■ What you should do ■
Nothing but the lines below from the one that contains "use the commandline. Personally I don't" through the one that contains "763-689-2505" should be retyped, exactly and including both ends. Do not include pictures.

Saved data entries:
◇ ◇ ◇ ◇ ◇ ◇ ◇

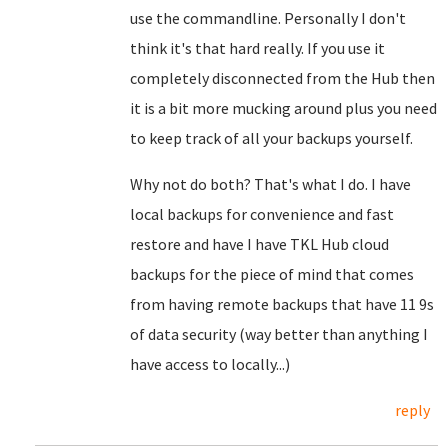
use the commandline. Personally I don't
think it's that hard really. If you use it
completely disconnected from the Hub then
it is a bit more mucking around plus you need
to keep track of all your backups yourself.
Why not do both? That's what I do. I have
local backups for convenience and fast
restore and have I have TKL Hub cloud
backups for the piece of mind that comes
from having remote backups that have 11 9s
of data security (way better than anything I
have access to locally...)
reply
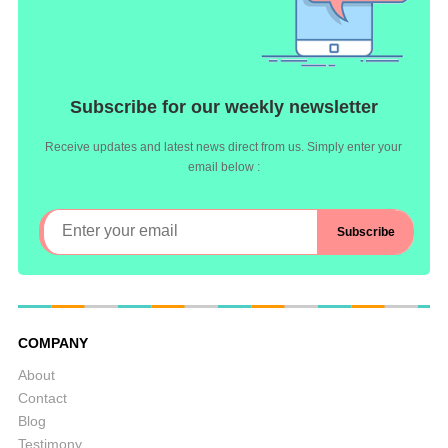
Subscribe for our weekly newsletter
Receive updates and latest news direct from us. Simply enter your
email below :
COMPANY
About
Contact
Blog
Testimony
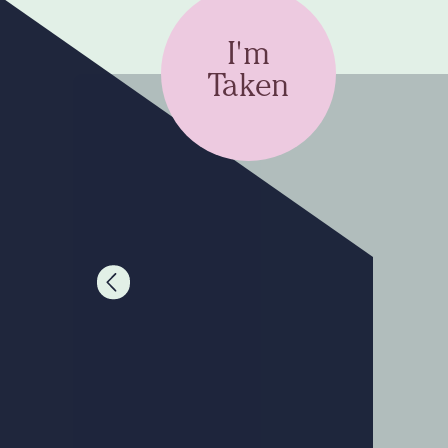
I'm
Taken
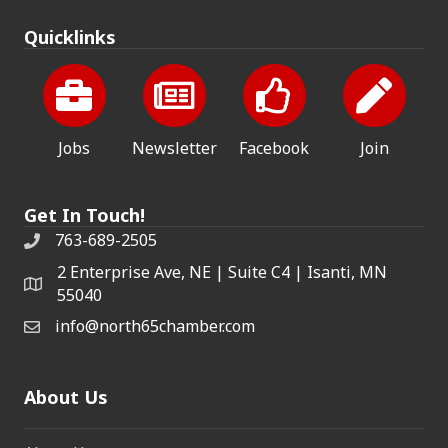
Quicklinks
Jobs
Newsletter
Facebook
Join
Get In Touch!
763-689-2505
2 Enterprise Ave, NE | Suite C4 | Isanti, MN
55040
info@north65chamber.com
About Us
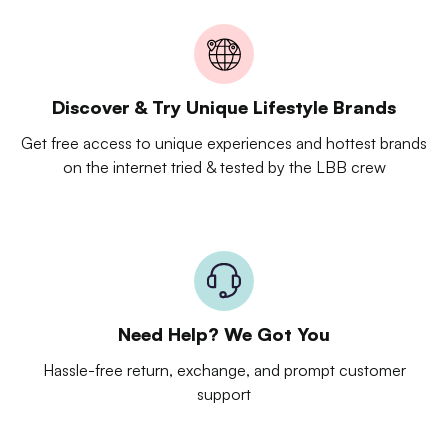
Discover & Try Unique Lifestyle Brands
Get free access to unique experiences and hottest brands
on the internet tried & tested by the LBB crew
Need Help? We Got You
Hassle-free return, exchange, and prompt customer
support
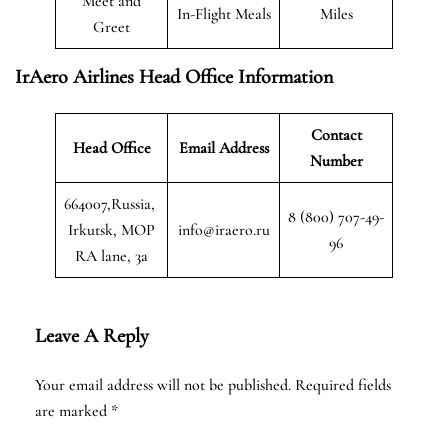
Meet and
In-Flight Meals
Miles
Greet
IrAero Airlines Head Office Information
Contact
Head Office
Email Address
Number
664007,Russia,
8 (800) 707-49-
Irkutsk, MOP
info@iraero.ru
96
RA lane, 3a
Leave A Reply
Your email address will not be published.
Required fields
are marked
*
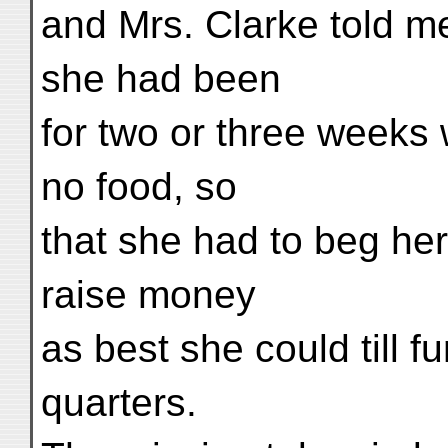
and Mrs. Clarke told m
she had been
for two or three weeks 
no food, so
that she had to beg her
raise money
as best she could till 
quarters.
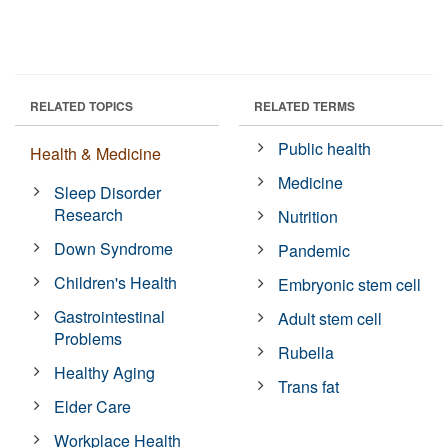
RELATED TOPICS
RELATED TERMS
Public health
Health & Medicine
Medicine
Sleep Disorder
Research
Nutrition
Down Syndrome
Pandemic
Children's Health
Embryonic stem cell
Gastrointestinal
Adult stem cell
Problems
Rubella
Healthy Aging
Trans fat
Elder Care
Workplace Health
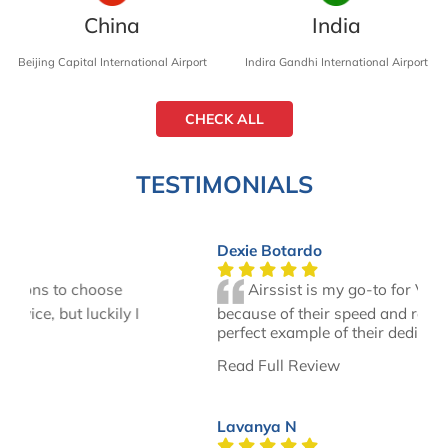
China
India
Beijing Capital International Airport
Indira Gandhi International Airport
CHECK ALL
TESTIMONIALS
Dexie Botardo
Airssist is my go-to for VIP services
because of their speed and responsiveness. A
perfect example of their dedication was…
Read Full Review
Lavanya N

◇ ◇ ◇ ◇ ◇ ◇ ◇

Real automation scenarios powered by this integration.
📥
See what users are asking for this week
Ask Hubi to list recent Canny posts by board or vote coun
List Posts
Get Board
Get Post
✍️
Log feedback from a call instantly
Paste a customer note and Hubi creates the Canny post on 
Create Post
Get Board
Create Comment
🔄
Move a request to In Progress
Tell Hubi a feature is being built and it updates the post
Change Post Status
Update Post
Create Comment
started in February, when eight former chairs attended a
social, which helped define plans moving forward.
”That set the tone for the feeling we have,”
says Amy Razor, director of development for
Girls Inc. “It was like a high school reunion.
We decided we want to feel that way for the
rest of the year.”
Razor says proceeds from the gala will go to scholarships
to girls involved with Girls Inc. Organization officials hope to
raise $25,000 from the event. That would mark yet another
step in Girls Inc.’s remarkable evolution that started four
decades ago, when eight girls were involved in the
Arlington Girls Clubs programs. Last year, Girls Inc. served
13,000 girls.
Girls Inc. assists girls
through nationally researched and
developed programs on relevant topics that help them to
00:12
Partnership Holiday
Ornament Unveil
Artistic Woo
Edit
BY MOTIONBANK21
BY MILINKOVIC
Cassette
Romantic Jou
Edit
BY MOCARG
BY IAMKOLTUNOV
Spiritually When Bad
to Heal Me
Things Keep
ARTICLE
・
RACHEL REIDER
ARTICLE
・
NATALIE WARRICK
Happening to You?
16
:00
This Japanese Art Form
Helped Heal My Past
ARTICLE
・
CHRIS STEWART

◇ ◇ ◇ ◇ ◇ ◇ ◇

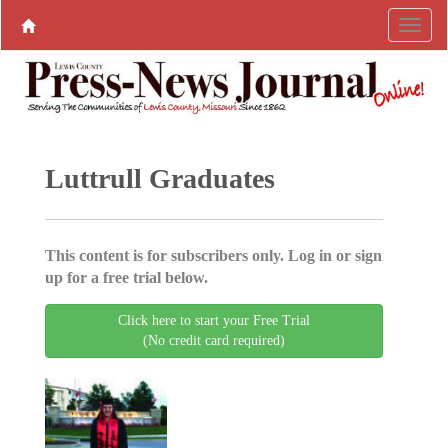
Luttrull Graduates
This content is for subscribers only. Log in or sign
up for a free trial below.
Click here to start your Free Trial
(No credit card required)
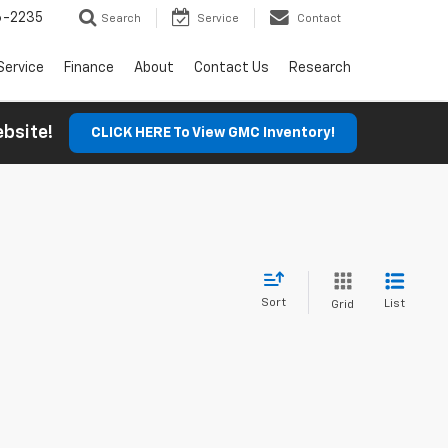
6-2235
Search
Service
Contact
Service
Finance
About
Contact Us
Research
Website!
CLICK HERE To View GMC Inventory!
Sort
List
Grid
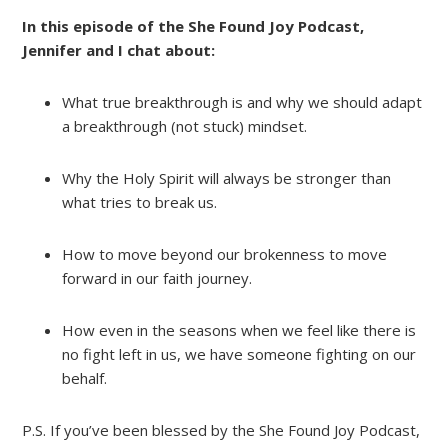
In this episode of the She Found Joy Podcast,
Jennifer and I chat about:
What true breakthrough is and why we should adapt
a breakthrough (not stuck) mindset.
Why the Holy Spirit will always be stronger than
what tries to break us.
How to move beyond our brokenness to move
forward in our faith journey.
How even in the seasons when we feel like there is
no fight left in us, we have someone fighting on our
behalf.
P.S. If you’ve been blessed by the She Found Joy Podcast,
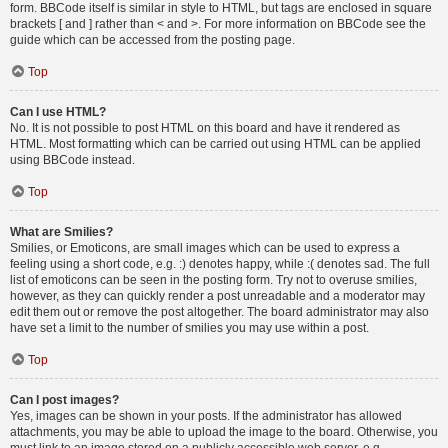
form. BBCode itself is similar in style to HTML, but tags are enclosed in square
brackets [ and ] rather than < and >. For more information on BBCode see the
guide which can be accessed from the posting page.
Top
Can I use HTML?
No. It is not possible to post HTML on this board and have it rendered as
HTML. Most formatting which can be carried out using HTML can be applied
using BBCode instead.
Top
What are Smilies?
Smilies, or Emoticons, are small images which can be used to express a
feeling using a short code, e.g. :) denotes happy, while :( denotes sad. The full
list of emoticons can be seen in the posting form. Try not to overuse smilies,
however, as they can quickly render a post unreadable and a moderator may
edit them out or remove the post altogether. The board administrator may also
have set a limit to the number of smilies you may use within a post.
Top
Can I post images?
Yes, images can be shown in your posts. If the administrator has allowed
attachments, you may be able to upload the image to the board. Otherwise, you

◇ ◇ ◇ ◇ ◇ ◇ ◇

■ Response to the task ■
use the commandline. Personally I don't
think it's that hard really. If you use it
completely disconnected from the Hub then
it is a bit more mucking around plus you need
to keep track of all your backups yourself.
Why not do both? That's what I do. I have
local backups for convenience and fast
restore and have I have TKL Hub cloud
backups for the piece of mind that comes
from having remote backups that have 11 9s
of data security (way better than anything I
have access to locally...)
reply
Subscribe for our weekly newsletter
Receive updates and latest news direct from us. Simply enter your
email below :
COMPANY
About
Contact
Blog
Testimony
I'm
Taken
Quicklinks
Jobs
Newsletter
Facebook
Join
Get In Touch!
763-689-2505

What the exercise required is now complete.